= EXERCISE INSTRUCTIONS =
Only lines containing the string "Польша" belong in the answer; copy all of them from the entries.
··· RECORDS SHOWN
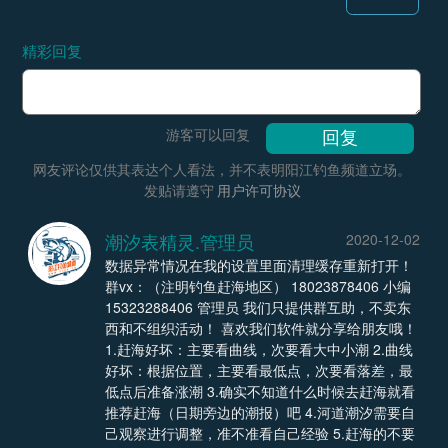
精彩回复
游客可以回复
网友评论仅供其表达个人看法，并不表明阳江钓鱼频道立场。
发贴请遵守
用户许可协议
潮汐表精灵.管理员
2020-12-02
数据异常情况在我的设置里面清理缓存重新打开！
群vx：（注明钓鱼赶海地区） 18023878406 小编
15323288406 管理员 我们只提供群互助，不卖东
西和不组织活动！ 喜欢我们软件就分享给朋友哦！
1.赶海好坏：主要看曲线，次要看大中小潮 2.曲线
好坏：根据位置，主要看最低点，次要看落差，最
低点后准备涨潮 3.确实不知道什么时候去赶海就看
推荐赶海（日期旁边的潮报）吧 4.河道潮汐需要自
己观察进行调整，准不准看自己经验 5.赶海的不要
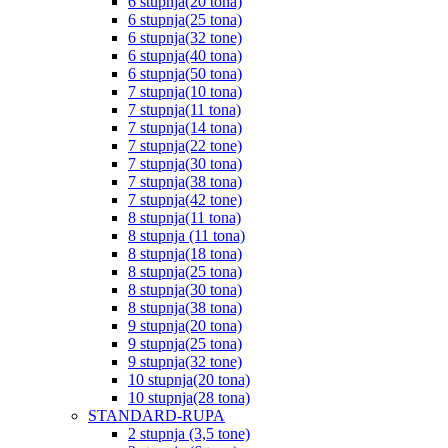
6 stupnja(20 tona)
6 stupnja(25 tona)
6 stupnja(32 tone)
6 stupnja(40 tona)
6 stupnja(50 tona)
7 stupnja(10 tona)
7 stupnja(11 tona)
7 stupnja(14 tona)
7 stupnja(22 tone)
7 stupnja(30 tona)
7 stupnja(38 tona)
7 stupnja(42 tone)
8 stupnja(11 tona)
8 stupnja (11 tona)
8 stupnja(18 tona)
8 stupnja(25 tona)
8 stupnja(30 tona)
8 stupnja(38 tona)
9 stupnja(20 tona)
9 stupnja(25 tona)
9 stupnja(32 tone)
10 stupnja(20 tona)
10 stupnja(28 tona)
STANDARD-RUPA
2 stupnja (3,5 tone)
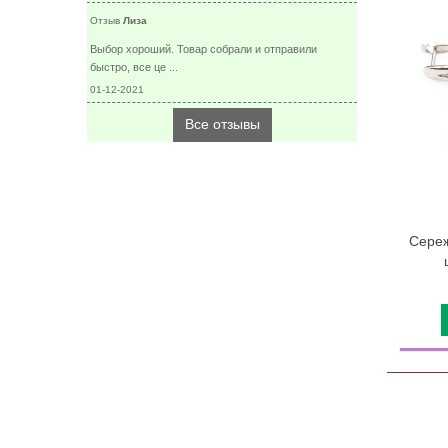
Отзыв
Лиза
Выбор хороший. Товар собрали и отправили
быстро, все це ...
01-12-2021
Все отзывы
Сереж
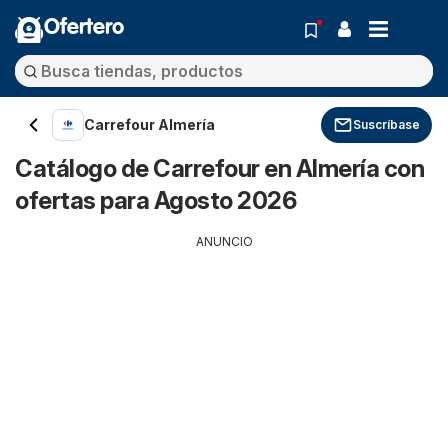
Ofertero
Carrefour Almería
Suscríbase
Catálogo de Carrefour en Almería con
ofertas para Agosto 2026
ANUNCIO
······
··· RECORDS SHOWN
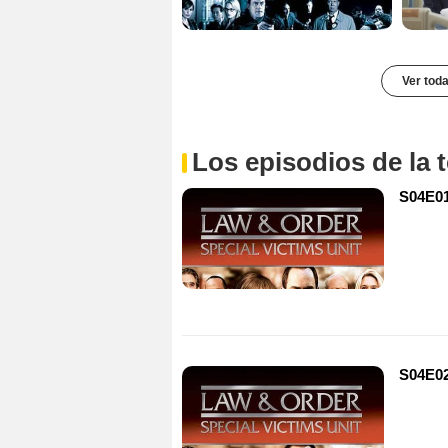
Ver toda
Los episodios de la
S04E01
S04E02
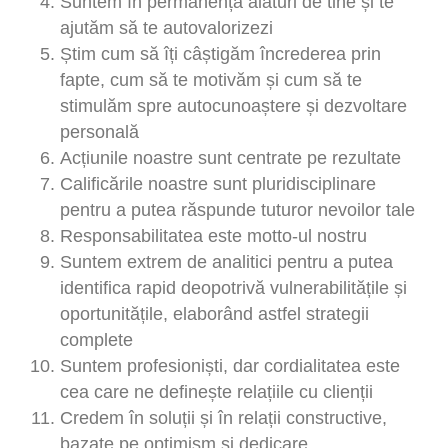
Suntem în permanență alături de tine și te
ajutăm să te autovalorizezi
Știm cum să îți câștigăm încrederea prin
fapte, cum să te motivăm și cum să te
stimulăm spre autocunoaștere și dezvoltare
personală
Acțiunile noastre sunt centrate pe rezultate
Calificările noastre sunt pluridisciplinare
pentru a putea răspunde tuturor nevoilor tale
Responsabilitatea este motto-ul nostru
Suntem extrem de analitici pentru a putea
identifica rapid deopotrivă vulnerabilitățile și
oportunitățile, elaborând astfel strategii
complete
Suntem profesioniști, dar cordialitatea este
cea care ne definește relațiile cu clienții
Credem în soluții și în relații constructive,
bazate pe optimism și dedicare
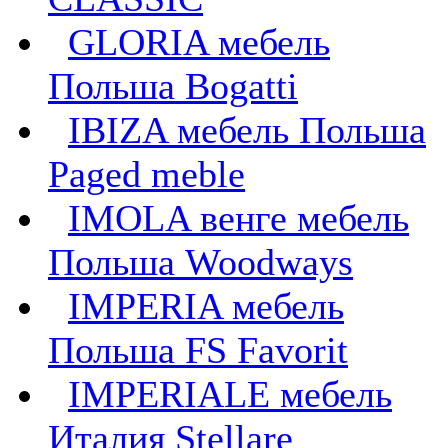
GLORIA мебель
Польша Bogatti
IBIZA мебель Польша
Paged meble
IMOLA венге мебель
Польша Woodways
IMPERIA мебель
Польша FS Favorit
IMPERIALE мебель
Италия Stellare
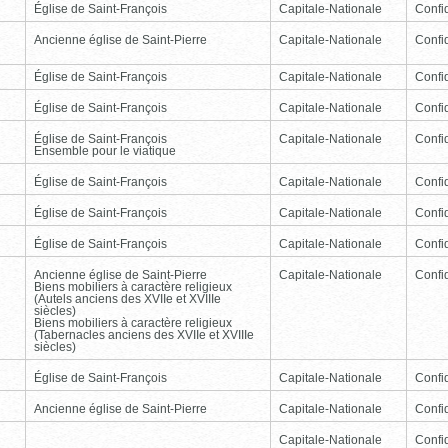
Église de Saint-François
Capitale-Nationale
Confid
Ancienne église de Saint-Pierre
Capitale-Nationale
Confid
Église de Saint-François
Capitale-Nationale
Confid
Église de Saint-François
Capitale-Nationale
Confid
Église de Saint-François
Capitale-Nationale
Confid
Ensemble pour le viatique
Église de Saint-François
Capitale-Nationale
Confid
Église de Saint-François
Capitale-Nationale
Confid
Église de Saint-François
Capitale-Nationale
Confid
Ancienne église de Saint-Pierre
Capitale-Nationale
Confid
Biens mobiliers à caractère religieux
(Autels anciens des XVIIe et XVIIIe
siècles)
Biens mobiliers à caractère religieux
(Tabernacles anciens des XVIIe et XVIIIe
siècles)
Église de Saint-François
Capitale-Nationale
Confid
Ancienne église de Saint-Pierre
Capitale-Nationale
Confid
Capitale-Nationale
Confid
······
= SOLUTION TO THE PROBLEM =
Польша Bogatti
IBIZA мебель Польша
Польша Woodways
Польша FS Favorit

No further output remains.